今日,隴西的月光出奇的溫和,灑落在白衣男子身上,竟使他看起來恍若謫仙。
可此時,這位恍若謫仙的男子卻面色陰沉地看著獨孤伽羅,“人已逝,你們怎可到此擾亂清靜?”他的手中握著一把長劍,看似不肯輕易罷休。
“對不起,是我太餓了,所以才去偷吃這裡的烤雞的,我下次不敢了。”獨孤伽羅羞愧地低頭。第一次偷雞吃,竟然還被人當場抓住,當真是讓她無臉見人。

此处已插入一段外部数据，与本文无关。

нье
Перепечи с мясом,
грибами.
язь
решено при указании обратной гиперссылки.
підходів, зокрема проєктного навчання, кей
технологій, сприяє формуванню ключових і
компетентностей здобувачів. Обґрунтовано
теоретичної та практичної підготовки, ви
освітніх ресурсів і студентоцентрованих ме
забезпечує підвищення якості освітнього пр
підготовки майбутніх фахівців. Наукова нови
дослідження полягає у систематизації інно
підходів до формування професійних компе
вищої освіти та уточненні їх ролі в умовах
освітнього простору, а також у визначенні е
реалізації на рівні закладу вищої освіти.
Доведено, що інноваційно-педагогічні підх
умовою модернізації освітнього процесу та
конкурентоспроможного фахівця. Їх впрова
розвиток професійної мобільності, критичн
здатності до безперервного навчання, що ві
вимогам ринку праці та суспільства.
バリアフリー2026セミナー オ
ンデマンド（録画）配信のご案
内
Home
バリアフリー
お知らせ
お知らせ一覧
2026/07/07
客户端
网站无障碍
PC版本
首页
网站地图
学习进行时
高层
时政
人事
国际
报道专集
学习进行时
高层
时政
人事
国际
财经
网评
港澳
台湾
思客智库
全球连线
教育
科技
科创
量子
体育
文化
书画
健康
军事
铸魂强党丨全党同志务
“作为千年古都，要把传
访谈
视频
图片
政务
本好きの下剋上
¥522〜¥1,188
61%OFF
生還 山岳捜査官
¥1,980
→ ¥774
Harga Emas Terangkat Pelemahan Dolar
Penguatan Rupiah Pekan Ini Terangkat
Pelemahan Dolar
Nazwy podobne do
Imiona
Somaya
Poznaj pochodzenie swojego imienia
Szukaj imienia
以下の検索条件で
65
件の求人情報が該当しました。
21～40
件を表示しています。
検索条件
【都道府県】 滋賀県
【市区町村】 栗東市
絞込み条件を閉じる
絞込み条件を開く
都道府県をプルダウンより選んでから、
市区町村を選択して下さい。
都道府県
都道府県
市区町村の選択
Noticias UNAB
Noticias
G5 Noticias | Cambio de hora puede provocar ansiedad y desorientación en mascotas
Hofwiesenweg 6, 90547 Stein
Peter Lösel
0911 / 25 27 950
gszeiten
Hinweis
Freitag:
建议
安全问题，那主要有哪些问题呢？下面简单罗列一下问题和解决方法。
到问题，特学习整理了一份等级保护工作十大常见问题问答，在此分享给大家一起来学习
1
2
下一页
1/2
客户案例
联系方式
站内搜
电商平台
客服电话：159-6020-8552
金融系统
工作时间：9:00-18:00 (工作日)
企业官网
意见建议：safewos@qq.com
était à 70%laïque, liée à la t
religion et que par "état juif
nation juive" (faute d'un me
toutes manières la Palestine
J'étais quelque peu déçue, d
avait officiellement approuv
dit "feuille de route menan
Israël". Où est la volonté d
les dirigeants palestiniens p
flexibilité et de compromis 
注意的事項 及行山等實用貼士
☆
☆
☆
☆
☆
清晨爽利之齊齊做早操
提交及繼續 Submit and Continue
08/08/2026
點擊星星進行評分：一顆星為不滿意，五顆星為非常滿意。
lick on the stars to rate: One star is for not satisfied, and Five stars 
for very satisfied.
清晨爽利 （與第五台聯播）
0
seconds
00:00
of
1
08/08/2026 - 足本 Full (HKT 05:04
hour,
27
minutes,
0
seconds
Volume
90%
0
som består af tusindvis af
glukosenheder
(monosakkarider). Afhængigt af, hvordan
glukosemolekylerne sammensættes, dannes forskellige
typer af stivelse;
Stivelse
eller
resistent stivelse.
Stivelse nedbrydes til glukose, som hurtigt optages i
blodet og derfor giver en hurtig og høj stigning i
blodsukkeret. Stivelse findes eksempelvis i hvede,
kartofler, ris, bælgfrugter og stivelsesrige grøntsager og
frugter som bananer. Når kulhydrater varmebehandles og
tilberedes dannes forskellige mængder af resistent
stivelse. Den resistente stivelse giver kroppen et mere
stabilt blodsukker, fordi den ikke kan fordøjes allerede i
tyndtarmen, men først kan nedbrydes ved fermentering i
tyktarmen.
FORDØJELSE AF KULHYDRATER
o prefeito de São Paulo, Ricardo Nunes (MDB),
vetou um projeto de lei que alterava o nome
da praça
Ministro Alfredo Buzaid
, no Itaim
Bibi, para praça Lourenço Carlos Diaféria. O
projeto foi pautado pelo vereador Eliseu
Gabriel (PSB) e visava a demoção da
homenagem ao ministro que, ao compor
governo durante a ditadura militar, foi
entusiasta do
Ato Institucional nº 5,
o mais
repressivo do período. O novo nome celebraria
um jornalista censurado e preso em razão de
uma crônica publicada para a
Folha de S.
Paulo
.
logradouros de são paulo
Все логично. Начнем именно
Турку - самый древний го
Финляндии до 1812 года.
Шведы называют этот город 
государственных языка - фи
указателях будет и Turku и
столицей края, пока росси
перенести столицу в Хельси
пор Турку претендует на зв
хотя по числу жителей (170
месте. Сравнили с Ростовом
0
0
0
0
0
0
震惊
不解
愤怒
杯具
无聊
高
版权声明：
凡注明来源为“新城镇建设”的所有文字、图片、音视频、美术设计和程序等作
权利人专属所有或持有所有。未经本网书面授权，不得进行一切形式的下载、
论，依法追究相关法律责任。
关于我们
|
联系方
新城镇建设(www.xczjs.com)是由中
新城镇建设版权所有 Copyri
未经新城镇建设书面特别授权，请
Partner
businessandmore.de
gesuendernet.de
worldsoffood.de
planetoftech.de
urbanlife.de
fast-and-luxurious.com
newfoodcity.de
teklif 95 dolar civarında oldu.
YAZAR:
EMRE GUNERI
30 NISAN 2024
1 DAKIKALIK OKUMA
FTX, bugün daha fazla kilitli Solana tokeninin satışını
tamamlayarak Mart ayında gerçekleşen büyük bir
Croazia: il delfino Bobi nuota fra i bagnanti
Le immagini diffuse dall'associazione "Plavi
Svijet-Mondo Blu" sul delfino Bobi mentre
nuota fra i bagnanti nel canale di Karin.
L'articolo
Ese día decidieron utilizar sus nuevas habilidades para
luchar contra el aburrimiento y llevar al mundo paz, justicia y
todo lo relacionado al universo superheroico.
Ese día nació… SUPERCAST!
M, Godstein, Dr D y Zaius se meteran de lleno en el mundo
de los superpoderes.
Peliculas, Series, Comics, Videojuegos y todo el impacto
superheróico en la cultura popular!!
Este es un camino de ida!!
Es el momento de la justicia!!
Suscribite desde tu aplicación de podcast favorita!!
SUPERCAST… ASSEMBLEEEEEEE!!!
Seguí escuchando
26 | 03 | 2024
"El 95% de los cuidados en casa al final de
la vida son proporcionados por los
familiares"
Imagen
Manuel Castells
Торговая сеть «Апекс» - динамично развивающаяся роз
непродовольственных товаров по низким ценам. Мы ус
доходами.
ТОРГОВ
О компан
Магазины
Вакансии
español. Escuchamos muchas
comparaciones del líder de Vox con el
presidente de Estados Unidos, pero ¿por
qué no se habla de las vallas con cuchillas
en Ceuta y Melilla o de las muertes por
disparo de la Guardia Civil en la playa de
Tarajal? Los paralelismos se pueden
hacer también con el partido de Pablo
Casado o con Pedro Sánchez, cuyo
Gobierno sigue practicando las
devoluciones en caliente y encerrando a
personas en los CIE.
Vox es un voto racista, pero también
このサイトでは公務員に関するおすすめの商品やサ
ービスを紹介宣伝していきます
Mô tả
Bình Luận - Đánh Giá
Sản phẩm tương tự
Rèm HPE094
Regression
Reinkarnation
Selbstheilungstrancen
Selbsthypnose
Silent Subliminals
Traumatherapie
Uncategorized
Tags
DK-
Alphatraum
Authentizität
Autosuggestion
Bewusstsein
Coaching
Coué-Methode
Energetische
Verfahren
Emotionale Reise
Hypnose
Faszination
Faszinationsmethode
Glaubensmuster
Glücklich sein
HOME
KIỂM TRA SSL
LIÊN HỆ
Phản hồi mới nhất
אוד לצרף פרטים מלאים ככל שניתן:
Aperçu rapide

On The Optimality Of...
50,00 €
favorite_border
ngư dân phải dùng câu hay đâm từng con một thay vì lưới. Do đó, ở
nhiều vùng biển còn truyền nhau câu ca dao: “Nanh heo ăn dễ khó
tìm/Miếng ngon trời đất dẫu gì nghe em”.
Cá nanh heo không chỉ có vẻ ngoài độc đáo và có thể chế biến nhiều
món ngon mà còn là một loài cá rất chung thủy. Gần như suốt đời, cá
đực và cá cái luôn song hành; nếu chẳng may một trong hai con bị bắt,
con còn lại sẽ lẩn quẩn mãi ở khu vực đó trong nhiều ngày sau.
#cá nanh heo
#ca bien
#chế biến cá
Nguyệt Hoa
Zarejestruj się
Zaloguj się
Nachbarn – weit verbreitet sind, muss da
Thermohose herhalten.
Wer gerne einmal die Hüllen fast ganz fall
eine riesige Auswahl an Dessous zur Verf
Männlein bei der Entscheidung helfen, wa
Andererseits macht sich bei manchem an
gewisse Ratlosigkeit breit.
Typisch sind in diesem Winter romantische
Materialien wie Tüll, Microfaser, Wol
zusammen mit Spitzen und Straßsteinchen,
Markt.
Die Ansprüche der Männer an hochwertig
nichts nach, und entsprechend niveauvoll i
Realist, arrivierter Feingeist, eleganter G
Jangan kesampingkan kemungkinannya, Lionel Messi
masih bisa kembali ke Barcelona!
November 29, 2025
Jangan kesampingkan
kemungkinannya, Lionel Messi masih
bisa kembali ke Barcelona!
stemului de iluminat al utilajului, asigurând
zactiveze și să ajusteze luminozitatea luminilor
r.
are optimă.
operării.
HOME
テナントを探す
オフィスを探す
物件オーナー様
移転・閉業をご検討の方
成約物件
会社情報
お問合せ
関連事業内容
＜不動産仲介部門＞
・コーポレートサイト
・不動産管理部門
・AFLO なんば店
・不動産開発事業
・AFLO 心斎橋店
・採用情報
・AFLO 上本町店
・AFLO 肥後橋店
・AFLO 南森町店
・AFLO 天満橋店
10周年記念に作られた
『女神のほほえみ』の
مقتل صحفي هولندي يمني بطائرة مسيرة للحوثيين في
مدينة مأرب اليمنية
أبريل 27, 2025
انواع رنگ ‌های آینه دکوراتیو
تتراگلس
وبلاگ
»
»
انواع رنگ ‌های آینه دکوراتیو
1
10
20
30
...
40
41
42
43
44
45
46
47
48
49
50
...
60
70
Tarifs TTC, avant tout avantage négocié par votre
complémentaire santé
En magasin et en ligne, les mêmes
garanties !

那男子氣急,閉上雙眼,深吸了一口氣,才平復下來。那只雞是他親自烤的,死去的人是他的所愛,因為她很愛吃他親手做得烤雞,所以在臨行之前,他決定再給她做一次。明日他就要回北齊了,這是最後一次,再不會有下次了。
“如果,你以為只要做錯事情,就可以透過道歉取得原諒的話,你也太天真了!”說罷,白衣男子“咻”的一聲便將長劍拔了出來。“你們要以你們的命,來祭奠這個錯誤!”
明日就要回北齊了,也許此生他再也不會踏入長安,所以,他絕不能原諒。
白衣男子抬起手中的長劍,徑直的指向獨孤伽羅。
“咣!”一把木棍擋住了長劍,李淵站在獨孤伽羅的前面,“只是一隻雞,你也太小題大做了吧!”
白衣男子冷哼一聲,並未答話,可長劍卻再次向他們橫斬而來,那個比獨孤伽羅手腕還要粗的木棍瞬間被砍成了兩半。此劍世上少有,乃是白衣男子花重金買來的,當時人們對此劍的評價是:此劍之鋒,可斬萬物。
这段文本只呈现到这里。